WHAT IS REQUIRED:
Only the lines that include "Создать" should be copied from the data below.

RECORDS FOR THIS TASK:
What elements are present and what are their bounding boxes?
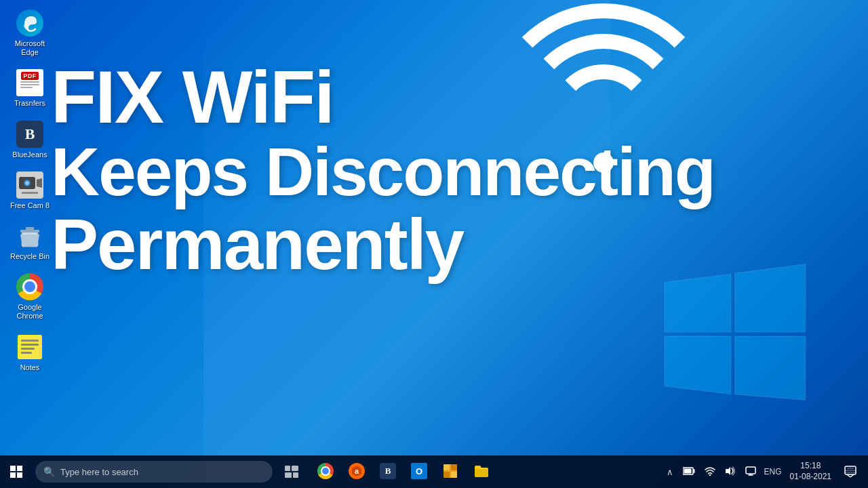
tray-language-indicator[interactable]: ENG bbox=[763, 467, 783, 476]
svg-point-6 bbox=[25, 181, 29, 185]
wifi-dot bbox=[593, 152, 614, 173]
desktop-icon-free-cam[interactable]: Free Cam 8 bbox=[5, 169, 54, 213]
svg-rect-33 bbox=[443, 472, 450, 478]
bluejeans-icon: B bbox=[16, 121, 43, 148]
bluejeans-label: BlueJeans bbox=[12, 150, 47, 159]
tray-notification-button[interactable] bbox=[838, 455, 863, 488]
svg-rect-36 bbox=[693, 469, 694, 473]
svg-rect-15 bbox=[21, 344, 39, 346]
svg-rect-13 bbox=[18, 335, 42, 359]
taskbar-app-bluejeans[interactable]: B bbox=[373, 455, 403, 488]
transfers-label: Trasnfers bbox=[14, 99, 45, 108]
tray-time: 15:18 bbox=[800, 461, 821, 472]
desktop-icon-transfers[interactable]: PDF Trasnfers bbox=[5, 66, 54, 110]
svg-rect-25 bbox=[293, 472, 298, 478]
wifi-symbol bbox=[475, 3, 732, 193]
taskbar-app-chrome[interactable] bbox=[311, 455, 340, 488]
freecam-icon bbox=[16, 171, 43, 199]
svg-rect-24 bbox=[285, 472, 292, 478]
taskbar-app-explorer[interactable] bbox=[435, 455, 465, 488]
start-button[interactable] bbox=[0, 455, 33, 488]
taskbar-explorer-icon bbox=[442, 463, 458, 479]
windows-start-icon bbox=[10, 466, 22, 478]
desktop-icon-bluejeans[interactable]: B BlueJeans bbox=[5, 118, 54, 162]
svg-point-38 bbox=[709, 474, 710, 475]
tray-show-hidden-button[interactable]: ∧ bbox=[664, 464, 676, 480]
svg-marker-39 bbox=[726, 467, 730, 475]
taskbar-chrome-icon bbox=[317, 463, 334, 479]
edge-icon bbox=[16, 9, 43, 37]
svg-rect-23 bbox=[292, 466, 298, 471]
svg-marker-18 bbox=[665, 274, 731, 332]
svg-rect-37 bbox=[684, 468, 691, 473]
chrome-label: Google Chrome bbox=[8, 303, 52, 321]
svg-text:O: O bbox=[416, 466, 422, 476]
svg-rect-22 bbox=[285, 466, 290, 471]
freecam-label: Free Cam 8 bbox=[10, 201, 50, 210]
svg-rect-9 bbox=[26, 227, 34, 230]
pdf-icon: PDF bbox=[16, 69, 43, 96]
taskbar-app-outlook[interactable]: O bbox=[404, 455, 434, 488]
system-tray: ∧ bbox=[664, 455, 868, 488]
search-icon: 🔍 bbox=[43, 466, 55, 477]
svg-rect-14 bbox=[21, 340, 39, 342]
svg-rect-16 bbox=[21, 348, 35, 350]
svg-rect-4 bbox=[22, 192, 38, 194]
desktop-icon-notes[interactable]: Notes bbox=[5, 331, 54, 375]
desktop: Microsoft Edge PDF Trasnfers B bbox=[0, 0, 868, 488]
tray-clock[interactable]: 15:18 01-08-2021 bbox=[787, 461, 834, 482]
tray-display-icon[interactable] bbox=[743, 464, 759, 481]
desktop-icon-google-chrome[interactable]: Google Chrome bbox=[5, 270, 54, 323]
svg-rect-31 bbox=[443, 464, 450, 470]
svg-rect-17 bbox=[21, 352, 32, 354]
task-view-button[interactable] bbox=[275, 455, 308, 488]
desktop-icon-microsoft-edge[interactable]: Microsoft Edge bbox=[5, 7, 54, 60]
desktop-icon-recycle-bin[interactable]: Recycle Bin bbox=[5, 220, 54, 264]
windows10-logo bbox=[644, 258, 834, 407]
svg-marker-21 bbox=[735, 336, 806, 400]
search-placeholder-text: Type here to search bbox=[60, 467, 138, 477]
svg-marker-19 bbox=[735, 264, 806, 332]
taskbar-avast-icon: a bbox=[349, 463, 365, 479]
tray-battery-icon[interactable] bbox=[680, 464, 698, 481]
svg-rect-34 bbox=[451, 472, 457, 478]
taskbar-folder-icon bbox=[473, 463, 490, 479]
svg-marker-3 bbox=[37, 178, 42, 188]
notes-icon bbox=[16, 333, 43, 361]
edge-label: Microsoft Edge bbox=[8, 39, 52, 57]
svg-marker-20 bbox=[665, 336, 731, 394]
taskbar-app-folder[interactable] bbox=[467, 455, 496, 488]
desktop-icon-list: Microsoft Edge PDF Trasnfers B bbox=[5, 7, 54, 375]
taskbar-search-bar[interactable]: 🔍 Type here to search bbox=[35, 461, 273, 483]
svg-text:a: a bbox=[355, 467, 359, 475]
taskbar-app-avast[interactable]: a bbox=[342, 455, 372, 488]
taskbar: 🔍 Type here to search a bbox=[0, 455, 868, 488]
tray-volume-icon[interactable] bbox=[722, 464, 738, 481]
recycle-bin-icon bbox=[16, 222, 43, 249]
taskbar-outlook-icon: O bbox=[411, 463, 427, 479]
tray-wifi-icon[interactable] bbox=[702, 464, 718, 481]
svg-rect-40 bbox=[746, 467, 755, 474]
taskbar-apps: a B O bbox=[311, 455, 496, 488]
svg-rect-32 bbox=[451, 464, 457, 470]
tray-date: 01-08-2021 bbox=[790, 472, 831, 483]
taskbar-bluejeans-icon: B bbox=[380, 463, 396, 479]
chrome-icon bbox=[16, 273, 43, 300]
notes-label: Notes bbox=[20, 363, 40, 372]
recycle-bin-label: Recycle Bin bbox=[10, 252, 50, 261]
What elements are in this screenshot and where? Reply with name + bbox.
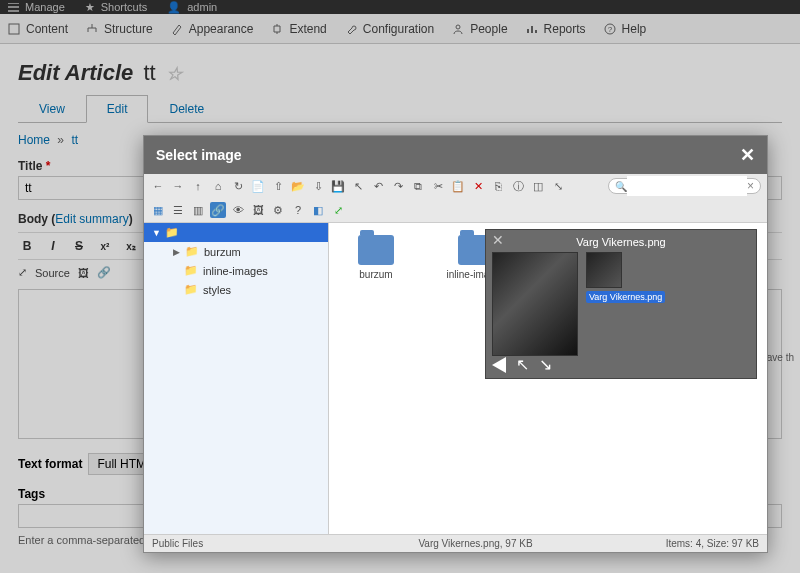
admin-menu: Content Structure Appearance Extend Conf…: [0, 14, 800, 44]
back-icon[interactable]: ←: [150, 178, 166, 194]
view-icons-icon[interactable]: ▦: [150, 202, 166, 218]
svg-point-1: [456, 25, 460, 29]
new-file-icon[interactable]: 📄: [250, 178, 266, 194]
file-browser-body: ▼ 📁 ▶ 📁 burzum 📁 inline-images 📁 styles: [144, 223, 767, 534]
undo-icon[interactable]: ↶: [370, 178, 386, 194]
appearance-icon: [171, 23, 183, 35]
shortcuts-label: Shortcuts: [101, 1, 147, 13]
expand-icon[interactable]: ⤢: [18, 266, 27, 279]
cut-icon[interactable]: ✂: [430, 178, 446, 194]
settings-icon[interactable]: ⚙: [270, 202, 286, 218]
tree-item-inline-images[interactable]: 📁 inline-images: [144, 261, 328, 280]
folder-tree: ▼ 📁 ▶ 📁 burzum 📁 inline-images 📁 styles: [144, 223, 329, 534]
reload-icon[interactable]: ↻: [230, 178, 246, 194]
menu-configuration[interactable]: Configuration: [345, 22, 434, 36]
page-title-name: tt: [143, 60, 155, 85]
breadcrumb-home[interactable]: Home: [18, 133, 50, 147]
menu-reports[interactable]: Reports: [526, 22, 586, 36]
menu-structure[interactable]: Structure: [86, 22, 153, 36]
crop-icon[interactable]: ◫: [530, 178, 546, 194]
strike-button[interactable]: S: [70, 239, 88, 253]
menu-people[interactable]: People: [452, 22, 507, 36]
tree-root[interactable]: ▼ 📁: [144, 223, 328, 242]
search-icon: 🔍: [615, 181, 627, 192]
expand-se-icon[interactable]: ↘: [539, 355, 552, 374]
folder-icon: 📁: [185, 245, 199, 258]
shortcuts-link[interactable]: ★ Shortcuts: [85, 1, 147, 14]
tab-delete[interactable]: Delete: [148, 95, 225, 123]
expand-nw-icon[interactable]: ↖: [516, 355, 529, 374]
file-browser-status: Public Files Varg Vikernes.png, 97 KB It…: [144, 534, 767, 552]
menu-help[interactable]: ?Help: [604, 22, 647, 36]
redo-icon[interactable]: ↷: [390, 178, 406, 194]
view-list-icon[interactable]: ☰: [170, 202, 186, 218]
search-input[interactable]: [627, 176, 747, 196]
user-label: admin: [187, 1, 217, 13]
resize-icon[interactable]: ⤡: [550, 178, 566, 194]
info-icon[interactable]: ⓘ: [510, 178, 526, 194]
select-icon[interactable]: ↖: [350, 178, 366, 194]
required-marker: *: [46, 159, 51, 173]
fullscreen-icon[interactable]: ⤢: [330, 202, 346, 218]
primary-tabs: View Edit Delete: [18, 94, 782, 123]
tab-view[interactable]: View: [18, 95, 86, 123]
modal-title: Select image: [156, 147, 242, 163]
link-icon[interactable]: 🔗: [97, 266, 111, 279]
edit-summary-link[interactable]: Edit summary: [55, 212, 128, 226]
modal-close-button[interactable]: ✕: [740, 144, 755, 166]
preview-icon[interactable]: 👁: [230, 202, 246, 218]
tree-arrow-icon: ▼: [152, 228, 160, 238]
tree-item-styles[interactable]: 📁 styles: [144, 280, 328, 299]
folder-burzum[interactable]: burzum: [341, 235, 411, 280]
paste-icon[interactable]: 📋: [450, 178, 466, 194]
image-edit-icon[interactable]: 🖼: [250, 202, 266, 218]
hamburger-icon: [8, 3, 19, 12]
text-format-label: Text format: [18, 457, 82, 471]
folder-icon: 📁: [184, 264, 198, 277]
svg-rect-0: [9, 24, 19, 34]
save-icon[interactable]: 💾: [330, 178, 346, 194]
download-icon[interactable]: ⇩: [310, 178, 326, 194]
menu-configuration-label: Configuration: [363, 22, 434, 36]
file-browser-toolbar: ← → ↑ ⌂ ↻ 📄 ⇧ 📂 ⇩ 💾 ↖ ↶ ↷ ⧉ ✂ 📋 ✕ ⎘ ⓘ ◫ …: [144, 174, 767, 223]
open-icon[interactable]: 📂: [290, 178, 306, 194]
prev-arrow-icon[interactable]: [492, 357, 506, 373]
search-box[interactable]: 🔍 ×: [608, 178, 761, 194]
home-icon[interactable]: ⌂: [210, 178, 226, 194]
image-icon[interactable]: 🖼: [78, 267, 89, 279]
tree-expand-icon[interactable]: ▶: [172, 247, 180, 257]
upload-icon[interactable]: ⇧: [270, 178, 286, 194]
user-link[interactable]: 👤 admin: [167, 1, 217, 14]
structure-icon: [86, 23, 98, 35]
subscript-button[interactable]: x₂: [122, 241, 140, 252]
source-button[interactable]: Source: [35, 267, 70, 279]
menu-structure-label: Structure: [104, 22, 153, 36]
menu-content[interactable]: Content: [8, 22, 68, 36]
duplicate-icon[interactable]: ⎘: [490, 178, 506, 194]
grid-big-icon[interactable]: ◧: [310, 202, 326, 218]
italic-button[interactable]: I: [44, 239, 62, 253]
breadcrumb-separator: »: [57, 133, 64, 147]
copy-icon[interactable]: ⧉: [410, 178, 426, 194]
tree-item-burzum[interactable]: ▶ 📁 burzum: [144, 242, 328, 261]
manage-toggle[interactable]: Manage: [8, 1, 65, 13]
favorite-star-icon[interactable]: ☆: [166, 64, 182, 84]
forward-icon[interactable]: →: [170, 178, 186, 194]
folder-label: burzum: [359, 269, 392, 280]
up-icon[interactable]: ↑: [190, 178, 206, 194]
menu-extend[interactable]: Extend: [271, 22, 326, 36]
tab-edit[interactable]: Edit: [86, 95, 149, 123]
menu-appearance[interactable]: Appearance: [171, 22, 254, 36]
search-clear-icon[interactable]: ×: [747, 179, 754, 193]
menu-people-label: People: [470, 22, 507, 36]
insert-link-icon[interactable]: 🔗: [210, 202, 226, 218]
superscript-button[interactable]: x²: [96, 241, 114, 252]
star-icon: ★: [85, 1, 95, 14]
preview-thumbnail[interactable]: [586, 252, 622, 288]
delete-icon[interactable]: ✕: [470, 178, 486, 194]
bold-button[interactable]: B: [18, 239, 36, 253]
help-icon[interactable]: ?: [290, 202, 306, 218]
preview-close-icon[interactable]: ✕: [492, 232, 504, 248]
view-columns-icon[interactable]: ▥: [190, 202, 206, 218]
preview-thumb-label: Varg Vikernes.png: [586, 291, 665, 303]
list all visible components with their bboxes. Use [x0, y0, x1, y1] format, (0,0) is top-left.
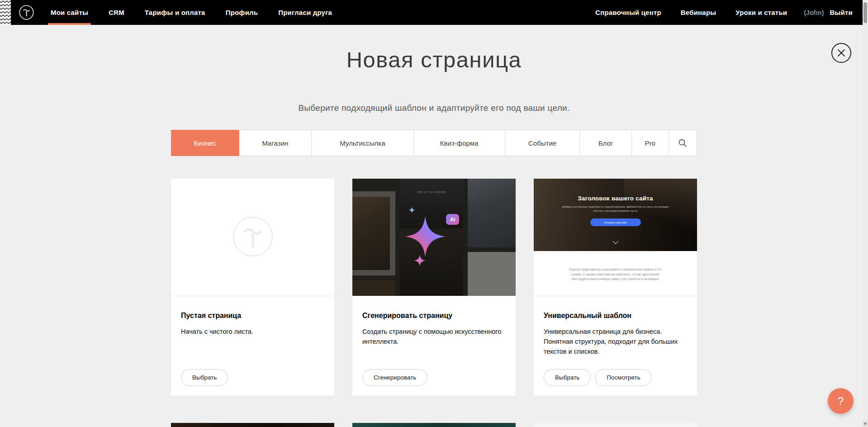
zigzag-pattern [0, 0, 11, 25]
card-actions: Выбрать Посмотреть [544, 369, 652, 386]
tab-business[interactable]: Бизнес [171, 130, 239, 156]
choose-button[interactable]: Выбрать [181, 369, 228, 386]
ai-sparkle-tiny-icon [408, 207, 415, 214]
nav-tariffs[interactable]: Тарифы и оплата [142, 0, 208, 25]
card-actions: Выбрать [181, 369, 228, 386]
nav-crm[interactable]: CRM [106, 0, 127, 25]
card-info: Пустая страница Начать с чистого листа. [171, 296, 334, 337]
nav-help-center[interactable]: Справочный центр [593, 0, 664, 25]
preview-button[interactable]: Посмотреть [595, 369, 651, 386]
card-title: Сгенерировать страницу [362, 312, 506, 320]
template-cta-button: Основное действие [590, 218, 641, 226]
website-collage: Title of Your Website [352, 179, 516, 296]
blank-page-preview [171, 179, 334, 296]
template-body-text: Коротко представьтесь и расскажите о ком… [569, 267, 663, 282]
card-actions: Сгенерировать [362, 369, 427, 386]
tab-quiz-form[interactable]: Квиз-форма [414, 130, 505, 156]
close-button[interactable] [831, 43, 851, 63]
help-button[interactable]: ? [828, 388, 854, 414]
tab-multilink[interactable]: Мультиссылка [312, 130, 413, 156]
partial-preview [171, 423, 334, 427]
template-grid: Пустая страница Начать с чистого листа. … [171, 179, 697, 396]
ai-sparkle-icon [405, 216, 446, 257]
nav-lessons[interactable]: Уроки и статьи [733, 0, 790, 25]
search-icon [678, 138, 688, 148]
page-subtitle: Выберите подходящий шаблон и адаптируйте… [0, 103, 868, 113]
generate-button[interactable]: Сгенерировать [362, 369, 427, 386]
card-description: Начать с чистого листа. [181, 327, 321, 337]
universal-template-preview: Заголовок вашего сайта Добавьте интересн… [534, 179, 697, 296]
ai-sparkle-small-icon [414, 255, 426, 266]
template-subtext: Добавьте интересные подробности о вашей … [562, 205, 669, 213]
card-info: Сгенерировать страницу Создать страницу … [352, 296, 516, 347]
template-grid-row2 [171, 423, 697, 427]
scrollbar-thumb[interactable] [863, 2, 867, 23]
secondary-nav: Справочный центр Вебинары Уроки и статьи… [593, 0, 855, 25]
nav-webinars[interactable]: Вебинары [678, 0, 719, 25]
card-description: Создать страницу с помощью искусственног… [362, 327, 503, 347]
scrollbar: ▼ [863, 0, 868, 427]
tab-shop[interactable]: Магазин [239, 130, 312, 156]
partial-preview [534, 423, 697, 427]
tab-search[interactable] [669, 130, 697, 156]
template-heading: Заголовок вашего сайта [534, 195, 697, 202]
close-icon [837, 48, 846, 57]
ai-collage-preview: Title of Your Website [352, 179, 516, 296]
nav-my-sites[interactable]: Мои сайты [48, 0, 91, 25]
ai-badge: AI [446, 214, 459, 225]
card-universal-template: Заголовок вашего сайта Добавьте интересн… [534, 179, 697, 396]
page-title: Новая страница [0, 47, 868, 72]
card-description: Универсальная страница для бизнеса. Поня… [544, 327, 684, 356]
logout-link[interactable]: Выйти [827, 0, 855, 25]
category-tabs: Бизнес Магазин Мультиссылка Квиз-форма С… [171, 130, 697, 156]
tilda-watermark-icon [232, 216, 274, 259]
card-title: Пустая страница [181, 312, 324, 320]
choose-button[interactable]: Выбрать [544, 369, 591, 386]
tab-pro[interactable]: Pro [632, 130, 669, 156]
card-partial-1 [171, 423, 334, 427]
template-thumbnail: Заголовок вашего сайта Добавьте интересн… [534, 179, 697, 296]
tilda-logo[interactable] [19, 5, 34, 20]
tab-event[interactable]: Событие [505, 130, 580, 156]
card-ai-generate: Title of Your Website [352, 179, 516, 396]
tab-blog[interactable]: Блог [580, 130, 631, 156]
card-partial-3 [534, 423, 697, 427]
nav-profile[interactable]: Профиль [223, 0, 261, 25]
scroll-down-arrow-icon[interactable]: ▼ [863, 421, 868, 427]
nav-invite-friend[interactable]: Пригласи друга [275, 0, 335, 25]
card-info: Универсальный шаблон Универсальная стран… [534, 296, 697, 356]
top-navbar: Мои сайты CRM Тарифы и оплата Профиль Пр… [0, 0, 868, 25]
main-nav: Мои сайты CRM Тарифы и оплата Профиль Пр… [48, 0, 335, 25]
card-blank-page: Пустая страница Начать с чистого листа. … [171, 179, 334, 396]
user-name: (John) [804, 9, 824, 16]
card-partial-2 [352, 423, 516, 427]
card-title: Универсальный шаблон [544, 312, 687, 320]
partial-preview [352, 423, 516, 427]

OUTPUT OF THE TASK:
card-info: Сгенерировать страницу Создать страницу … [352, 296, 516, 347]
card-description: Создать страницу с помощью искусственног… [362, 327, 503, 347]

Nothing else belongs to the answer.